◆ **Instructions to follow**: Out of the records below, copy all lines in which the word "premsa" occurs.
START The records
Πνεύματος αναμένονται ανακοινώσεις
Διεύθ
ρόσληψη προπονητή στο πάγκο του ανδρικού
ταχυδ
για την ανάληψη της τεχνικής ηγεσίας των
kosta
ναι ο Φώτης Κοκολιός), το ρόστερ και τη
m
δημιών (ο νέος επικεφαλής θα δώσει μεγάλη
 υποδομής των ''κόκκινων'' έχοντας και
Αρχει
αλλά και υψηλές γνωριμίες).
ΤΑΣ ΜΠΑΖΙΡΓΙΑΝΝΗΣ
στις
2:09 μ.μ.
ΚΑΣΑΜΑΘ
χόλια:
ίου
END The records
START The records
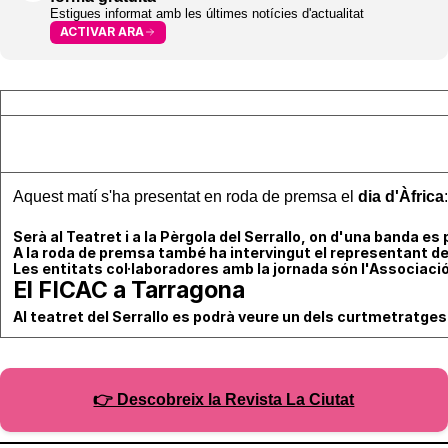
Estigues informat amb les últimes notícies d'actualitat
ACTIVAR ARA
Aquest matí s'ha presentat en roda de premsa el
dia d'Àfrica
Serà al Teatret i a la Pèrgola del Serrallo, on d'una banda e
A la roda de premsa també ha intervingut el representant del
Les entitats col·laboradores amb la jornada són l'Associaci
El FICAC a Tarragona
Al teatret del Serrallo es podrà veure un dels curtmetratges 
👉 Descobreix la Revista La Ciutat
END The records
◆ **Expected answer**:
Aquest matí s'ha presentat en roda de premsa el
A la roda de premsa també ha intervingut el representant del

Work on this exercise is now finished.